Как я выгляжу? Иногда я вижу себя в зеркале. Странная, смешная и горестная ситуация! Стыдно признаться. Я никогда не вижу себя анфас, лицом в лицо. Там, в глубине зеркала, я всегда стою чуть глубже, чуть дальше, чуточку в профиль, чуточку сбоку; стою задумчивый и смотрю в сторону. Стою там недвижно, глядя в сторону, чуть-чуть назад, за спину.
Наши взгляды перестали встречаться. Я пошевельнусь, и он пошевельнется, но полуотвернувшись назад, словно ведать не ведает обо мне, словно он ушел за множество зеркал и уже не способен вернуться. Печаль сжимает мое сердце, когда я вижу его — такого чужого и безразличного. Но ведь ты, хочется мне закричать, был моим верным отражением, столько лет сопутствовал мне, а теперь не узнаешь меня! Господи! Чужой, ты стоишь там и смотришь куда-то в сторону, как будто прислушиваешься к чему-то в глубине, дожидаясь какого-то слова — но оттуда, из стеклянной глуби, покорный кому-то другому, ожидающий приказов, но не от меня.
Сижу я так за столом и листаю старые пожелтевшие университетские конспекты — мое единственное чтение.
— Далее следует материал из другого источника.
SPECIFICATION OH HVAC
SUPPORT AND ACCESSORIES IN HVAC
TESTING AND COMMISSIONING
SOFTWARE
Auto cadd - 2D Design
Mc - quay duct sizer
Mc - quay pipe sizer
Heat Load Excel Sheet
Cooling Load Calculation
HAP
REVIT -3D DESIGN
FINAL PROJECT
Гляжу на выцветшую, истлевшую оконную занавеску и вижу, как она легонько вздымается от холодного дуновения из окна. На этом карнизе я мог бы заниматься гимнастикой. Отличный турник. Как легко кувыркаться на нем в бесплодном многократно уже использованном воздухе. От нечего делать исполняю упругое сальто-мортале — холодно, без внутреннего участия, как бы чисто спекулятивно. Когда вот так, точно эквилибрист, на цыпочках стоишь на этом турнике, касаясь головой потолка, возникает ощущение, будто здесь, наверху, немножко теплей, создается едва ощутимая иллюзия более ласковой ауры. С детства я люблю смотреть на комнату с этой птичьей перспективы.
Я сижу и слушаю тишину. Комната побелена известкой. Иногда на белом потолке расходится куриная лапка трещинки, иногда с шелестом отваливается чешуйка побелки. Должен ли я признаться, что моя комната замурована? Как так? Замурована? А каким же образом я смогу выйти из нее? В том-то и дело, что для сильной воли нет запоров, сильному желанию ничто не способно противостоять. Мне достаточно лишь вообразить дверь, добрую старую дверь, точь-в-точь как в кухне моего детства — с железной ручкой и щеколдой. Не существует комнат, замурованных настолько, чтобы в них не открылась такая вот надежная дверца — если только достанет сил внушить ее комнате.